Ik heb mij inmiddels neergelegd bij de maatschappelijke realiteit dat je tegenwoordig niet meer gewoon met je zoon bij een kassa aan het stadion een kaartje kunt kopen. Dat we vastzitten aan een heel systeem van clubcards en risicowedstrijden. Maar dit voorval lijkt mij toch een staaltje maatschappelijk wantrouwen dat in strijd is met elk denkbaar mensenrechtenverdrag.

Gelukkig weet een bekende kaarten te regelen via een sponsor.

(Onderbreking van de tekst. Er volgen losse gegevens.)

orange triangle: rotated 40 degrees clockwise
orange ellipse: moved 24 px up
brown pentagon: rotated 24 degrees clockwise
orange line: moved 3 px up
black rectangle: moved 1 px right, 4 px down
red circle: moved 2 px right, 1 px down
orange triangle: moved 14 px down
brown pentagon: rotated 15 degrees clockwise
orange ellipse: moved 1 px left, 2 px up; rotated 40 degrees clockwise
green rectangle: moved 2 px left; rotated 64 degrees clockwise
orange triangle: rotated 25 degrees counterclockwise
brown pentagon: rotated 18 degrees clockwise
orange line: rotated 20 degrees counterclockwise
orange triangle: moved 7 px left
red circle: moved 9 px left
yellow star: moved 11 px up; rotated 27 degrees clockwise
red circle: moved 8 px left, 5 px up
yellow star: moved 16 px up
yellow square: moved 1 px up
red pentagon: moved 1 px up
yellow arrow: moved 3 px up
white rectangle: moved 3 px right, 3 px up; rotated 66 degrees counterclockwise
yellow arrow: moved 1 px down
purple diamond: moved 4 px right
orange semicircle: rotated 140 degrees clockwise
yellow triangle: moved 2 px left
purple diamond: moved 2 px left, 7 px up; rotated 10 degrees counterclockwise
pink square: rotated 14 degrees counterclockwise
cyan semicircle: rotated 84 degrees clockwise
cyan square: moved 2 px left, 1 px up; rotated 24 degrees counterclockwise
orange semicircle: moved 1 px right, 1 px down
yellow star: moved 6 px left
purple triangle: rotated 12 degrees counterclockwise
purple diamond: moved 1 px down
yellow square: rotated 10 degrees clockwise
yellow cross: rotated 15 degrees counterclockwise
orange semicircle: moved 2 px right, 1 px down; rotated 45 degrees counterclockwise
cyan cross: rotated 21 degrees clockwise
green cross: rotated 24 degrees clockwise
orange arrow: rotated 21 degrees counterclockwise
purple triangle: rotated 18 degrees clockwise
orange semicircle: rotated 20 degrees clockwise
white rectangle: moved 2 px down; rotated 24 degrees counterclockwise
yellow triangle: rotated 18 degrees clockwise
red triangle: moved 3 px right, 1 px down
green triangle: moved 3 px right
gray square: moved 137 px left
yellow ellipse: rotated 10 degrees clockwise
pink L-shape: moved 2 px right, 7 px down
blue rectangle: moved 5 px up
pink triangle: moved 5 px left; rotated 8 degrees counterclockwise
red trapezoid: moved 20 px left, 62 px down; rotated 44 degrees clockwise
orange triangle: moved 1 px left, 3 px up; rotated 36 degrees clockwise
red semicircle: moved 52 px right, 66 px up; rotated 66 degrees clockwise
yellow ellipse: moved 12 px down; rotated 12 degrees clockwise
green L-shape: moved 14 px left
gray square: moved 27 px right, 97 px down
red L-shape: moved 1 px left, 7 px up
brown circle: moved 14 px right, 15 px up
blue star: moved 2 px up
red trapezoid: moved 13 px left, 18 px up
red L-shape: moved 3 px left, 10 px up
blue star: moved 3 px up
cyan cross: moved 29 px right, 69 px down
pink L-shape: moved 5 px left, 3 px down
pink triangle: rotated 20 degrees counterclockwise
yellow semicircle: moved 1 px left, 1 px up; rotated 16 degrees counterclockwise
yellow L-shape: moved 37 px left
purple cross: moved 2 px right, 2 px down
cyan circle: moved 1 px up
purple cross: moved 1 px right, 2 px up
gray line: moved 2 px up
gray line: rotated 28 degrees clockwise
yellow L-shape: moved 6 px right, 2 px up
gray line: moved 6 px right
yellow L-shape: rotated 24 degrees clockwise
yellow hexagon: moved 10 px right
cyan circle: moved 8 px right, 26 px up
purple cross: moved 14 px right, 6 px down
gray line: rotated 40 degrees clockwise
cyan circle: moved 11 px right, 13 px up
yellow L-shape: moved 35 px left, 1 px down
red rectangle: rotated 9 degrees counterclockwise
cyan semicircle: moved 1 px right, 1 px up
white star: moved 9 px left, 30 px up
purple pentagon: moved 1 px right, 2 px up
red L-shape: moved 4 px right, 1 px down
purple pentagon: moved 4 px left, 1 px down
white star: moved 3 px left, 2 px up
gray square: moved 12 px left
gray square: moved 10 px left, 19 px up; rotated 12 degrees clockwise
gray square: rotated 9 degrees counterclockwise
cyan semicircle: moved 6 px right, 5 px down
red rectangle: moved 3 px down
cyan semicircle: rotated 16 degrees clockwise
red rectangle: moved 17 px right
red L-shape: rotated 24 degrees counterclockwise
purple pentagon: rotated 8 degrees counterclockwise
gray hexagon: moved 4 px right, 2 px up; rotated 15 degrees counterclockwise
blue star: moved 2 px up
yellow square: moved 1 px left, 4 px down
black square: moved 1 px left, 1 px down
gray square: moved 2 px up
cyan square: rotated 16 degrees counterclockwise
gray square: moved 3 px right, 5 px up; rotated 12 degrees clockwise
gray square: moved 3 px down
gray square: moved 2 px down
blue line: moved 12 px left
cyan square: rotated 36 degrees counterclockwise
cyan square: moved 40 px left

Zo eenvoudig is het leven dan soms ook wel weer een keer.


Paul Strijp, 3 mei 2016

De dames van de Red Hat Groningen investeren vooral in zichzelf



Ze hadden het goed met elkaar. Dat kon je wel zien. Sterker, ze waren zelfs een tikkeltje uitgelaten. Daar op dat terras in Groningen, de dames met de rode hoeden en paarse jurken. Ze bleken lid van een beweging, de Red Hat Society. Een wereldwijde beweging zelfs. Dames van boven de vijftig die geen trek hebben in onzichtbaarheid. http://www.redhatnederland.nl/introductie.htm







"Straks gaan we met elkaar eten. Dat doen we altijd in goede restaurants. Ja, je moet wel een beetje bij dit clubje passen. Toch de betere milieus, zal ik maar zeggen. Er is geen officiële selectie, maar één van ons draagt iemand voor. Eigenlijk past dat altijd wel. En dan roept iemand iets. Bijvoorbeeld: zullen we vandaag naar het Groninger Museum gaan? Nou, dan doen we dat. Maar we tuffen net zo goed naar de Veluwe, hoor. Alles mag, behalve zeuren".


"Wat zeg je? Of we ook investeren in goede doelen? Neen, dat doen we niet. We investeren vooral in onszelf".


De Radler en de witte wijn vloeiden nog eens rijkelijk.